Ронен пишет о двух эпизодах, связанных с историей перстня из Геркуланума, принадлежавшего Веневитинову, и аллюзией на стихотворение последнего «К моему перстню», а кроме того, о двух перстнях Пушкина — одном с древнееврейской надписью, по поводу которого было написано стихотворение «Талисман». Этот перстень был подарен Пушкиным на смертном одре Жуковскому, позже перешел к Тургеневу, а после смерти последнего был передан в Пушкинский музей. Второй перстень был подарен В. И. Далю, и таким образом, при скрещении двух тем-подтекстов Веневитинов-Пушкин перстень в стихотворении 1932 г. символизирует «не только преемственность, но и избранничество, а „сверх-человеческое целомудрие“, с которым, по словам А. Ахматовой, Мандельштам относился к Пушкину, не позволило ему упомянуть это имя в полушутливых стихах»[126]. Есть, однако, в стихах Мандельштама и более раннее упоминание о перстне — в «Черепахе»: «И молоточками куют цикады, // Как в песенке поется, перстенек» (1919). Все связано: и цитата, которая стала цикадой, и перстенек, который стал перстнем, и песенка, которая связала «кремень с водой, с подковой перстень».

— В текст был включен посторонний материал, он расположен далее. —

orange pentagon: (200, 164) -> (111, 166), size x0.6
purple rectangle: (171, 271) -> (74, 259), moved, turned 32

Жажда Мандельштама объединить время, тем самым преодолевая угрозу забвения, выражается в следующих стихах:
Обратно в крепь родник журчитЦепочкой, пеночкой и речью.
И «цепочка», и «пеночка», как заметил Ронен, являются своего рода метафорами поэзии, творчества. И Тарановский[127], и Ронен полагают, что это — явно державинские ассоциации. К этим стихам мы еще вернемся несколько ниже.

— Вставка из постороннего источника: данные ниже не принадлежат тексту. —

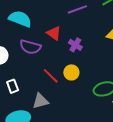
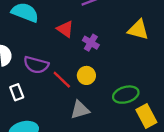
purple semicircle: (30, 47) -> (36, 65), moved
gray triangle: (40, 101) -> (80, 110), moved

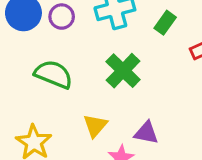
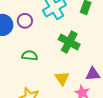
green semicircle: (54, 74) -> (30, 55), size x0.7

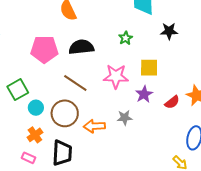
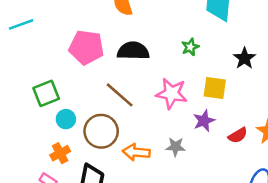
black star: (169, 31) -> (244, 58), moved, turned 30

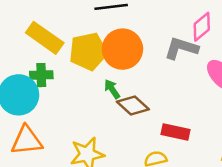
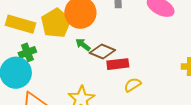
red rectangle: (176, 132) -> (118, 64), moved

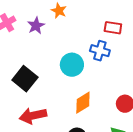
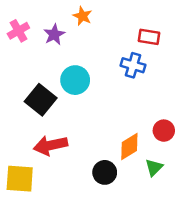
cyan circle: (72, 65) -> (75, 80), moved
orange diamond: (83, 103) -> (129, 147), moved

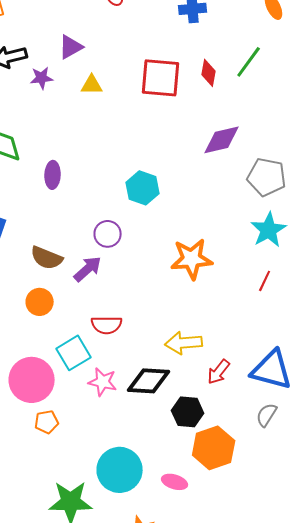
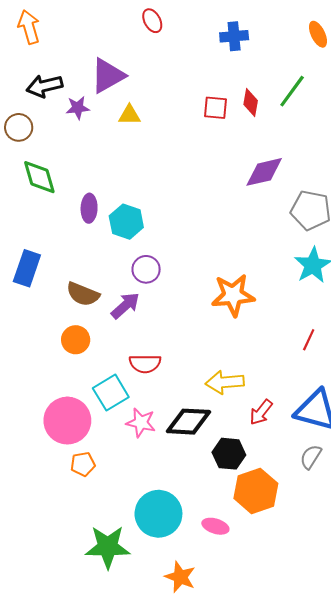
purple triangle: (71, 47) -> (108, 76), size x1.4
red square: (161, 78) -> (215, 108), moved, size x0.6
cyan hexagon: (143, 188) -> (126, 222), moved
red line: (265, 281) -> (309, 340), moved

Так же, как в «Ламарке» и более поздних стихотворениях, время в «Оде» движется в двух направлениях — прямом и обратном (что напоминает и «Мирсконца» Хлебникова). Родник мысли и поэзии (разительное совпадение со стихотворением «Монблан» Шелли) также движется в обратном направлении — к истокам. Круговое движение, столь характерное для Мандельштама, скептически относившегося к линейной причинно-следственной связи явлений, объединяют тему вдохновения и творчества с темой страха:
Здесь пишет страх, здесь пишет сдвигСвинцовой палочкой молочной,Здесь созревает черновикУчеников воды проточной.
Ронен связывает эти строки с воспоминаниями Надежды Мандельштам и с «Разговором о Данте», истолковывая страх не в физическом, а в метафизическом смысле: это страх перед таинством бытия с его геологическими сдвигами времени, равно как и страх и неуверенность в творчестве, знакомый каждому художнику. Мандельштам сам говорил о таком страхе в «Разговоре о Данте»: «Ужас настоящего, какой-то terror praesentis. Здесь беспримесное настоящее взято как чурание. В полном отрыве от будущего и прошлого настоящее сопрягается как чистый страх, как опасность»[128]. Таким образом, лишь восстановление связи времен, истории и культуры в единении с прошлым и будущим способно избавить от страха настоящего.